# Titan 440i losing pressure



## Bradleythepainter (Nov 4, 2012)

Ok, I just repacked and replaced the transducer. Pump holds pressure and works fine when turned up to the middle of the latex setting but drops pressure when turned down to a lower psi. Dont lose a lot of pressure, just enough to piss me off. Any ideas?
Thanks


----------



## MikeCalifornia (Aug 26, 2012)

Sounds like you are lowering it too much? What are you spraying? Paint coatings have a lowest psi that will atomize the material, read the data page. You should have an arrow that shows where 2000 psi is on the machine. You will want to set at that and then go up depending on the coating being sprayed.


----------



## Oden (Feb 8, 2012)

Bradleythepainter said:


> Ok, I just repacked and replaced the transducer. Pump holds pressure and works fine when turned up to the middle of the latex setting but drops pressure when turned down to a lower psi. Dont lose a lot of pressure, just enough to piss me off. Any ideas? Thanks


Stop turning it downs then.


----------



## Jmayspaint (Mar 26, 2013)

I wonder if he is talking about how the older little pumps will not hold constant pressure when the pressure is turned down low.. Once you get below a certain point, they kinda pulse up to where they're set at, then drop down, then pulse back up... My 395's do that if they are turned way down. 

Nothing to be done about it except buy a newer pump with smart control.


----------



## Bradleythepainter (Nov 4, 2012)

jmayspaint 
I think you hit it right on the money. My pump dosnt have a psi setting, the knob just reads lacquer/enamel on the low end and latex on the high end. It just seemed odd that it does this even with high viscosity paints.

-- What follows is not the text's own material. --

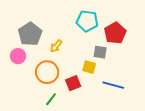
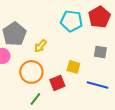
red pentagon: (115, 33) -> (99, 17), moved
gray square: (100, 52) -> (100, 52), moved

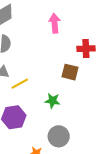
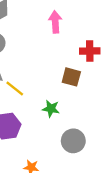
yellow line: (20, 84) -> (15, 89), turned 66
gray circle: (59, 136) -> (73, 141), moved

Seen this pump has some sort of computer port on it, thought maybe it need to be calibrated after replacing the pressure sensor.
Guess I'll just stop turning it down.lol


----------



## mr.fixit (Aug 16, 2009)

Bradley, the port on the side can be used to calibrate but not to solve the problem you are experiencing. That port can also tell how long the machine has been turned on and how long it has sprayed while turned on if you have the proper tool to do this. If you have your pressure to low you can create the problem you are having. If you want to spray at lower pressure you will have to keep adjusting it until you find the sweet spot that fits your style. As I have said in other posts everyone is a little different in their hand speed, how far from the substrate they hold the gun etc.


----------